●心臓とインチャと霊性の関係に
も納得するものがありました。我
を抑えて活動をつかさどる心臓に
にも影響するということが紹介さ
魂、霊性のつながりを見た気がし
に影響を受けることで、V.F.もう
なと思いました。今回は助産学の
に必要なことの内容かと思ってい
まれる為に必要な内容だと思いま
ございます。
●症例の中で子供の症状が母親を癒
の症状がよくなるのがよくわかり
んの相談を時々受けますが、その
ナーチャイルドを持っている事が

****************************************

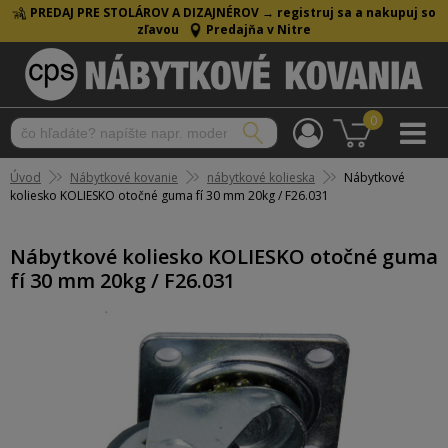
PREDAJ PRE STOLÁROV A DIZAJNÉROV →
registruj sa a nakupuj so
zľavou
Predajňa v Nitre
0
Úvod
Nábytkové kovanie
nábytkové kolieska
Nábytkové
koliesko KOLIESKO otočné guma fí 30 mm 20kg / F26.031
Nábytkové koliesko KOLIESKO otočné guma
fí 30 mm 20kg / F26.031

****************************************

> _What you have to do_
Copy each line of the entries in which the string "guma" is found.

> _Expected answer_
koliesko KOLIESKO otočné guma fí 30 mm 20kg / F26.031
Nábytkové koliesko KOLIESKO otočné guma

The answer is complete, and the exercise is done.